If your agent sucks so bad that it isn’t capable of consuming HTML without tokenizing the whole damn thing, wouldn’t you just use an agent that isn’t such a mess?

This whole thing kinda sounds crazy inefficient to me.

xg15•4mo ago
I don't think it's about including this as a tool, just as general preprocessing before the agent even gets the text.
skeptrune•4mo ago
Well that's what I implemented. There are markdown docs for every HTML file and the proxy decides to serve either markdown or HTML based on the Accept header.
xg15•4mo ago
I think GP meant on the client, i.e. agent side. As in, you could deploy this kind of proxy in a forward/non-reverse way inside the agent system, so the LLM always gets markdown, regardless of what the site supports.

There is no real reason to pass HTML with tags and all to the LLM - you can just strip the tags beforehand.

simonw•4mo ago
Converting HTML into Markdown isn't particularly hard. Two methods I use:

1. The Jina reader API - https://jina.ai/reader/ - add r.jina.ai to any URL to run it through their hosted conversion proxy, eg https://r.jina.ai/www.skeptrune.com/posts/use-the-accept-hea...
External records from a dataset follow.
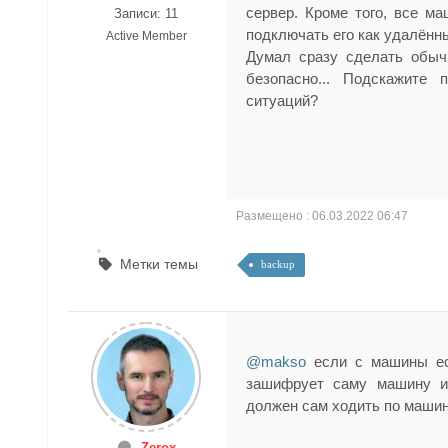
сервер. Кроме того, все м
Записи: 11
подключать его как удалённ
Active Member
Думал сразу сделать обыч
безопасно... Подскажите
ситуаций?
Размещено : 06.03.2022 06:47
Метки темы
backup
@makso
если с машины ест
зашифрует саму машину и 
должен сам ходить по машин
Zerox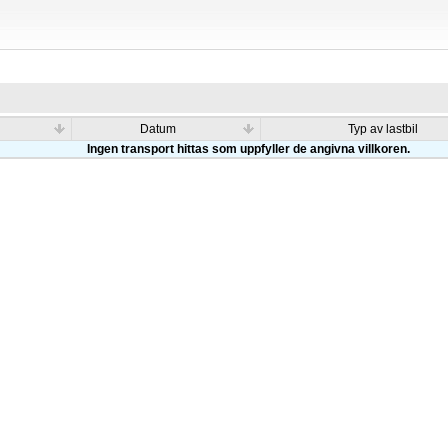
Datum
Typ av lastbil
Ingen transport hittas som uppfyller de angivna villkoren.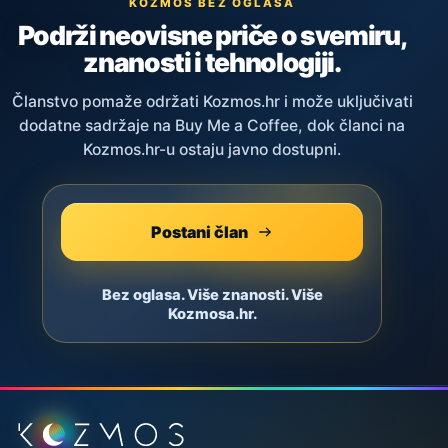
KOZMOS BEZ OGLASA
Podrži neovisne priče o svemiru,
znanosti i tehnologiji.
Članstvo pomaže održati Kozmos.hr i može uključivati
dodatne sadržaje na Buy Me a Coffee, dok članci na
Kozmos.hr-u ostaju javno dostupni.
Postani član
Bez oglasa. Više znanosti. Više
Kozmosa.hr.
Podnožje stranice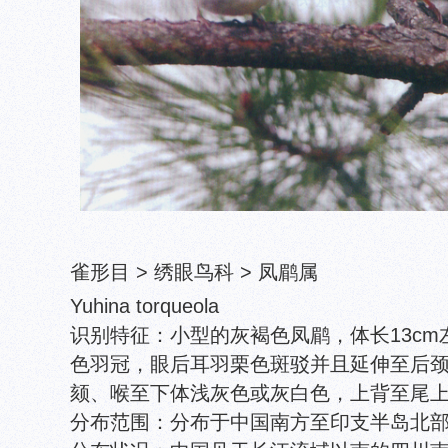
雀形目 > 绣眼鸟科 > 凤鹛属
Yuhina torqueola
识别特征：小型的灰褐色凤鹛，体长13c
色羽冠，眼后耳羽栗色斑驳并且延伸至后
颏、喉至下体浅灰色或灰白色，上背至尾
分布范围：分布于中国南方至印支半岛北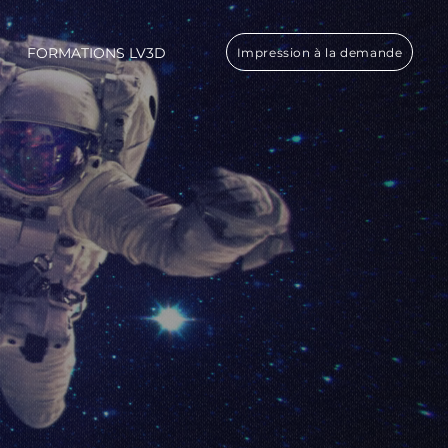
FORMATIONS LV3D
Impression à la demande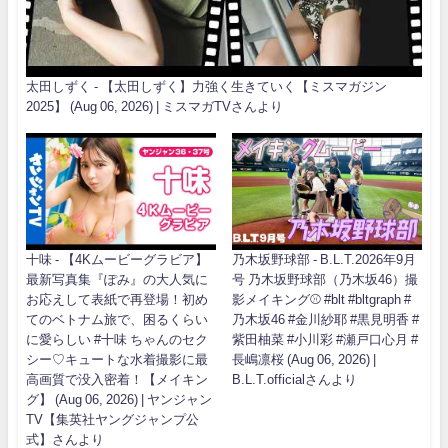
太田しずく - 【太田しずく】力強く生きていく【ミスマガジン
2025】 (Aug 06, 2026) | ミスマガTVさんより
十味 - 【4Kムービーグラビア】
乃木坂野球部 - B.L.T.2026年9月
最新写真集『ぽみ』の大人気に
号 乃木坂野球部（乃木坂46）撮
お応えして表紙で再登場！初め
影メイキング⚾️ #blt #bltgraph #
てのベトナム旅で、困るくらい
乃木坂46 #金川紗耶 #黒見明香 #
に愛らしい #十味 ちゃんのセク
紫田柚菜 #小川彩 #瀬戸口心月 #
シー♡キュートな水着撮影に最
長嶋凛桜 (Aug 06, 2026) |
高画質で没入密着！【メイキン
B.L.T.officialさんより
グ】 (Aug 06, 2026) | ヤンジャン
TV【集英社ヤングジャンプ公
式】さんより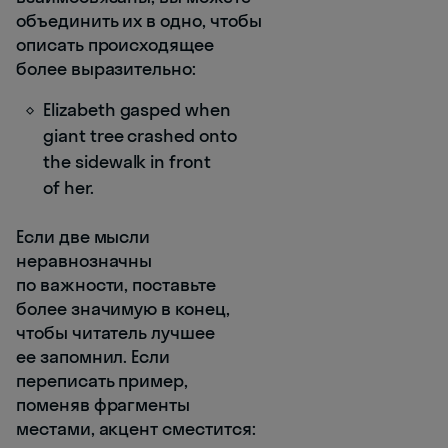
объединить их в одно, чтобы
описать происходящее
более выразительно:
Elizabeth gasped when
giant tree crashed onto
the sidewalk in front
of her.
Если две мысли
неравнозначны
по важности, поставьте
более значимую в конец,
чтобы читатель лучшее
ее запомнил. Если
переписать пример,
поменяв фрагменты
местами, акцент сместится: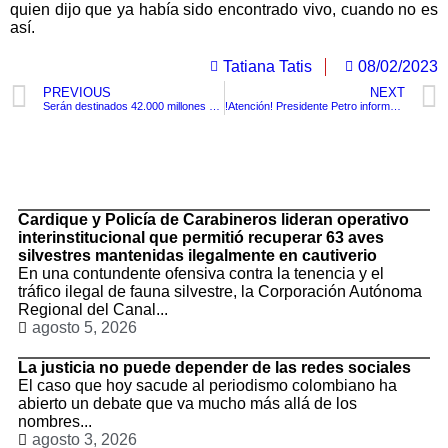
quien dijo que ya había sido encontrado vivo, cuando no es
así.
Tatiana Tatis
08/02/2023
PREVIOUS
NEXT
Serán destinados 42.000 millones al nuevo Centro de Investigación de Accidentes Aéreos (CIAA )
!Atención! Presidente Petro informó la renuncia de Concha Baracaldo, Directora del ICBF.
TituloLagrge
Cardique y Policía de Carabineros lideran operativo
interinstitucional que permitió recuperar 63 aves
silvestres mantenidas ilegalmente en cautiverio
En una contundente ofensiva contra la tenencia y el
tráfico ilegal de fauna silvestre, la Corporación Autónoma
Regional del Canal...
agosto 5, 2026
La justicia no puede depender de las redes sociales
El caso que hoy sacude al periodismo colombiano ha
abierto un debate que va mucho más allá de los
nombres...
agosto 3, 2026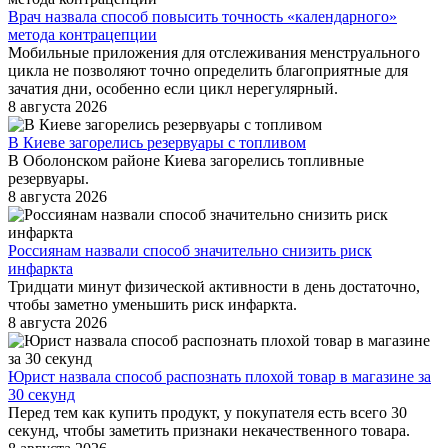
Врач назвала способ повысить точность «календарного»
метода контрацепции
Мобильные приложения для отслеживания менструального
цикла не позволяют точно определить благоприятные для
зачатия дни, особенно если цикл нерегулярный.
8 августа 2026
В Киеве загорелись резервуары с топливом
В Оболонском районе Киева загорелись топливные
резервуары.
8 августа 2026
Россиянам назвали способ значительно снизить риск
инфаркта
Тридцати минут физической активности в день достаточно,
чтобы заметно уменьшить риск инфаркта.
8 августа 2026
Юрист назвала способ распознать плохой товар в магазине за
30 секунд
Перед тем как купить продукт, у покупателя есть всего 30
секунд, чтобы заметить признаки некачественного товара.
2. Applying Readability.js and Turndown via Playwright. Here's a shell script that does that using my https://shot-scraper.datasette.io tool: https://gist.github.com/simonw/82e9c5da3f288a8cf83fb53b39bb4...

skeptrune•4mo ago
I learned that the golang CLI[1] is the best through my work simplifying Firecrawl[2]. However, in this case I used one available through npmjs such that it would work with `npx` for the CF worker builds.

[1]: https://github.com/JohannesKaufmann/html-to-markdown

[2]: https://github.com/devflowinc/firecrawl-simple

osener•4mo ago
A lightweight alternative to Playwright, which starts a browser instance, is using an HTML parser and DOM implementation like linkedom.

This is much cheaper to run on a server. For example: https://github.com/ozanmakes/scrapedown

NathanFlurry•4mo ago
We’re doing this on https://rivet.dev now. I did not realize how much context bloat we had since we were using Tailwind.
skeptrune•4mo ago
It is crazy how badly Tailwind bloats HTML. Tradeoffs!
stebalien•4mo ago
Or one can just use semantic HTML; it's easy enough to convert semantic HTML into markdown with a tool like pandoc. That would also help screen readers, browser "reader modes", text-based web browsers, etc.
jauntywundrkind•4mo ago
Maybe adopt the existing Gemini Protocol instead? It's already a nice very simple markdown-like.

https://toffelblog.xyz/blog/gemini-overview/ https://news.ycombinator.com/item?id=23730408

https://gemini.circumlunar.space/ https://news.ycombinator.com/item?id=23042424

troyvit•4mo ago
FYI both the link to toffelblog and circumlunar.space are broken with ssl errors.